Quel est votre parcours ?
Lucas Froment : J’ai entamé mes études à l’École Nationale Supérieure d’Architecture (ENSA) de Marseille-Luminy en premier cycle, puis à l’ENSA de Paris-La Villette en deuxième cycle. J’ai ensuite travaillé dans des agences parisiennes « à la mode », mais je n’y ai pas trouvé mon compte pour de multiples raisons. Je me suis donc mis à mon compte en 2001. J'ai tout d'abord travaillé sur des projets de construction pour des entrepreneurs issus de l'immigration constituant une bourgeoisie émergente en Seine-Saint-Denis, mais aussi sur des projets plus modestes pour familles paupérisées
Et puis il y a eu cette rencontre avec la BSPP il y a quelques années. J’ai réalisé pour la Brigade un logement, puis deux… mais aussi des hangars, des cuisines industrielles ou encore des vestiaires de décontamination sur différents sites en Île-de-France.

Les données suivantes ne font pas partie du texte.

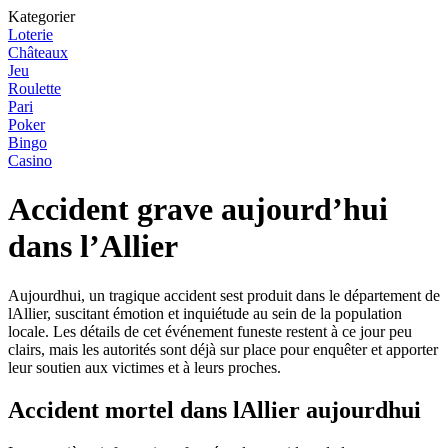
Kategorier
Loterie
Châteaux
Jeu
Roulette
Pari
Poker
Bingo
Casino
Accident grave aujourd’hui
dans l’Allier
Aujourdhui, un tragique accident sest produit dans le département de
lAllier, suscitant émotion et inquiétude au sein de la population
locale. Les détails de cet événement funeste restent à ce jour peu
clairs, mais les autorités sont déjà sur place pour enquêter et apporter
leur soutien aux victimes et à leurs proches.
Accident mortel dans lAllier aujourdhui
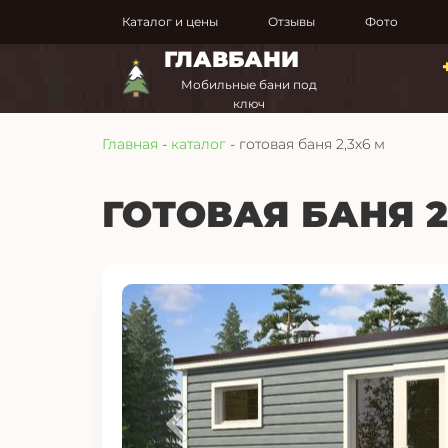
Каталог и цены
Отзывы
Фото
ГЛАВБАНИ
Мобильные бани под
ключ
Главная
-
каталог
- готовая баня 2,3х6 м
ГОТОВАЯ БАНЯ 2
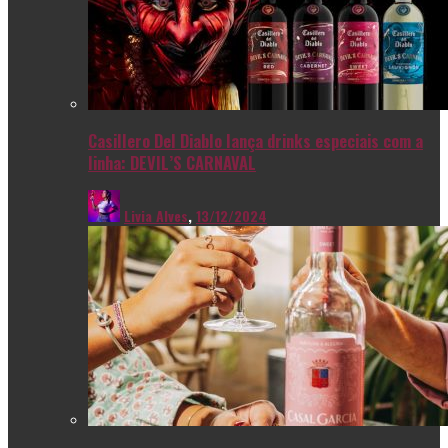
Casillero Del Diablo lança drinks especiais com a
linha: DEVIL’S CARNAVAL
Livia Alves
,
13/12/2024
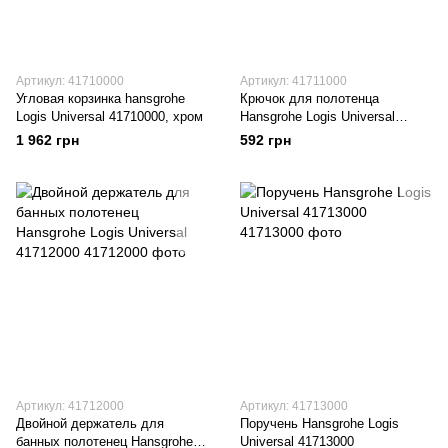
Артикул: 41710000
Артикул: 41711000
Угловая корзинка hansgrohe
Крючок для полотенца
Logis Universal 41710000, хром
Hansgrohe Logis Universal
41711000
1 962 грн
592 грн
Артикул: 41712000
Артикул: 41713000
Двойной держатель для
Поручень Hansgrohe Logis
банных полотенец Hansgrohe
Universal 41713000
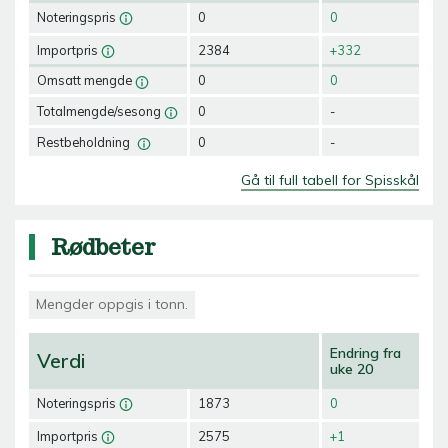
Noteringspris
0
0
Importpris
2384
+332
Omsatt mengde
0
0
Totalmengde/sesong
0
-
Restbeholdning
0
-
Gå til full tabell for Spisskål
Rødbeter
Mengder oppgis i tonn.
Endring fra
Verdi
uke 20
Noteringspris
1873
0
Importpris
2575
+1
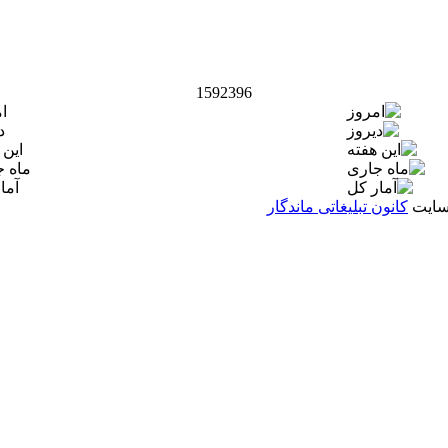
1592396
ا
د
این 
ماه 
آما
کانون تبلیغاتی ماندگار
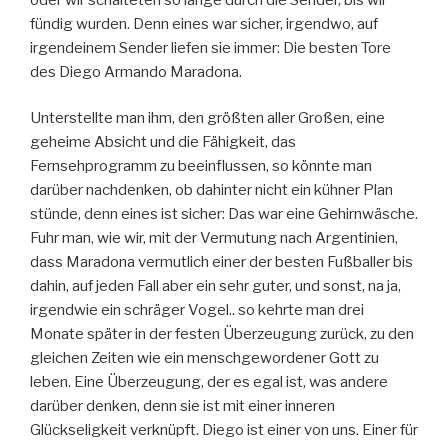
fündig wurden. Denn eines war sicher, irgendwo, auf
irgendeinem Sender liefen sie immer: Die besten Tore
des Diego Armando Maradona.
Unterstellte man ihm, den größten aller Großen, eine
geheime Absicht und die Fähigkeit, das
Fernsehprogramm zu beeinflussen, so könnte man
darüber nachdenken, ob dahinter nicht ein kühner Plan
stünde, denn eines ist sicher: Das war eine Gehirnwäsche.
Fuhr man, wie wir, mit der Vermutung nach Argentinien,
dass Maradona vermutlich einer der besten Fußballer bis
dahin, auf jeden Fall aber ein sehr guter, und sonst, na ja,
irgendwie ein schräger Vogel.. so kehrte man drei
Monate später in der festen Überzeugung zurück, zu den
gleichen Zeiten wie ein menschgewordener Gott zu
leben. Eine Überzeugung, der es egal ist, was andere
darüber denken, denn sie ist mit einer inneren
Glückseligkeit verknüpft. Diego ist einer von uns. Einer für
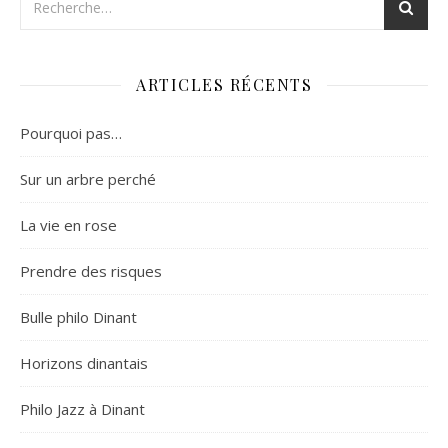
ARTICLES RÉCENTS
Pourquoi pas…
Sur un arbre perché
La vie en rose
Prendre des risques
Bulle philo Dinant
Horizons dinantais
Philo Jazz à Dinant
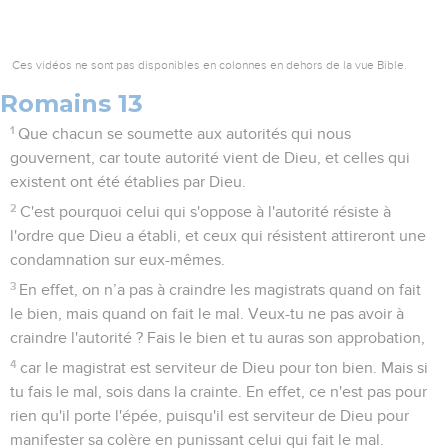
Ces vidéos ne sont pas disponibles en colonnes en dehors de la vue Bible.
Romains 13
1
Que chacun se soumette aux autorités qui nous
gouvernent, car toute autorité vient de Dieu, et celles qui
existent ont été établies par Dieu.
2
C'est pourquoi celui qui s'oppose à l'autorité résiste à
l'ordre que Dieu a établi, et ceux qui résistent attireront une
condamnation sur eux-mêmes.
3
En effet, on n’a pas à craindre les magistrats quand on fait
le bien, mais quand on fait le mal. Veux-tu ne pas avoir à
craindre l'autorité ? Fais le bien et tu auras son approbation,
4
car le magistrat est serviteur de Dieu pour ton bien. Mais si
tu fais le mal, sois dans la crainte. En effet, ce n'est pas pour
rien qu'il porte l'épée, puisqu'il est serviteur de Dieu pour
manifester sa colère en punissant celui qui fait le mal.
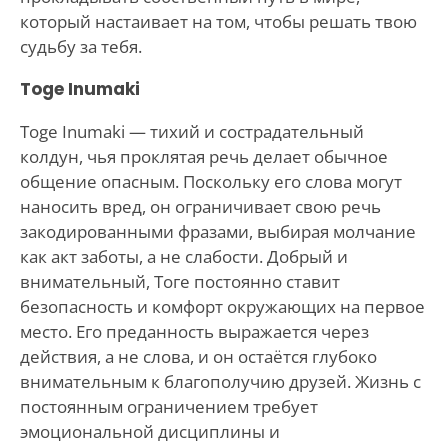
который настаивает на том, чтобы решать твою
судьбу за тебя.
Toge Inumaki
Toge Inumaki — тихий и сострадательный
колдун, чья проклятая речь делает обычное
общение опасным. Поскольку его слова могут
наносить вред, он ограничивает свою речь
закодированными фразами, выбирая молчание
как акт заботы, а не слабости. Добрый и
внимательный, Тоге постоянно ставит
безопасность и комфорт окружающих на первое
место. Его преданность выражается через
действия, а не слова, и он остаётся глубоко
внимательным к благополучию друзей. Жизнь с
постоянным ограничением требует
эмоциональной дисциплины и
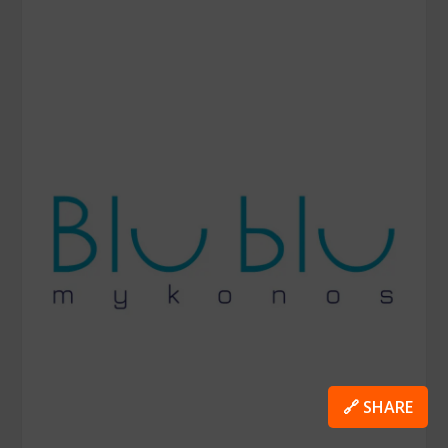
🔗 SHARE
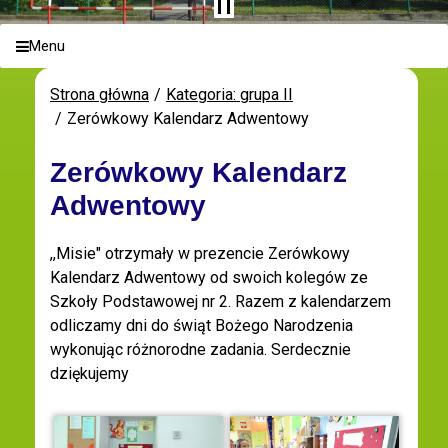
Menu
Strona główna
Kategoria: grupa II
Zerówkowy Kalendarz Adwentowy
Zerówkowy Kalendarz
Adwentowy
,,Misie" otrzymały w prezencie Zerówkowy
Kalendarz Adwentowy od swoich kolegów ze
Szkoły Podstawowej nr 2. Razem z kalendarzem
odliczamy dni do świąt Bożego Narodzenia
wykonując różnorodne zadania. Serdecznie
dziękujemy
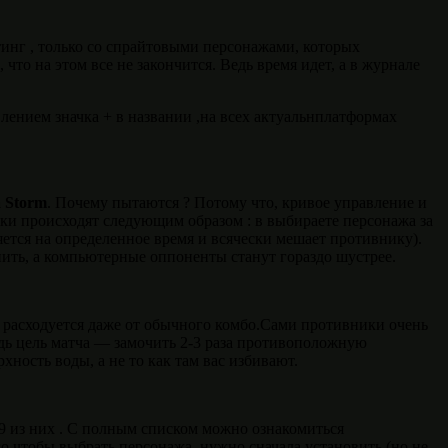
тинг , только со спрайтовыми персонажами, которых
что на этом все не закончится. Ведь время идет, а в журнале
авлением значка + в названии ,на всех актуальнплатформах
a
Storm
. Почему пытаются ? Потому что, кривое управление и
нки происходят следующим образом : в выбираете персонажа за
яется на определенное время и всячески мешает противнику).
пить, а компьютерные оппоненты станут гораздо шустрее.
и расходуется даже от обычного комбо.Сами противники очень
ведь цель матча — замочить 2-3 раза противоположную
хность воды, а не то как там вас избивают.
39 из них . С полным списком можно ознакомиться
ого чтобы выбрать персонажа, нужно сначала установить (но не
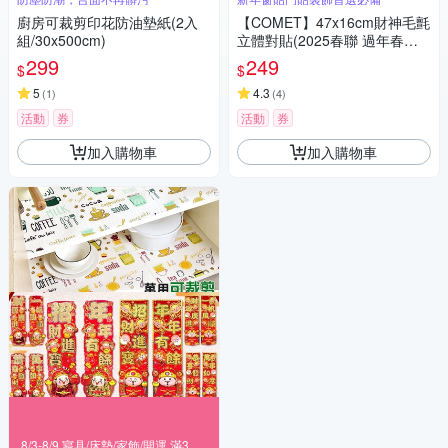
廚房可裁剪印花防油墊紙(2入
【COMET】47x16cm財神毛氈
組/30x500cm)
立體對貼(2025春聯 過年春聯
招財 春聯對貼 招福)
299
249
$
$
5
4.3
(
1
)
(
4
)
活動
券
活動
券
加入購物車
加入購物車
8/3-8/9 寢具/床墊/家飾/開運 滿388享85折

Notre agence s’oriente vers ces grands comptes nationaux. Il existe une certaine philosophie de la maîtrise d’ouvrage qui nous convient, différente de celle des promoteurs et des particuliers. Nous essayons d’utiliser intelligemment le denier public. Le projet BSPP est donc aussi une démarche sociale et sociétale, dans la continuité de mes premières réalisations dans le 93.
Ce projet a-t-il changé votre regard sur le modulaire ?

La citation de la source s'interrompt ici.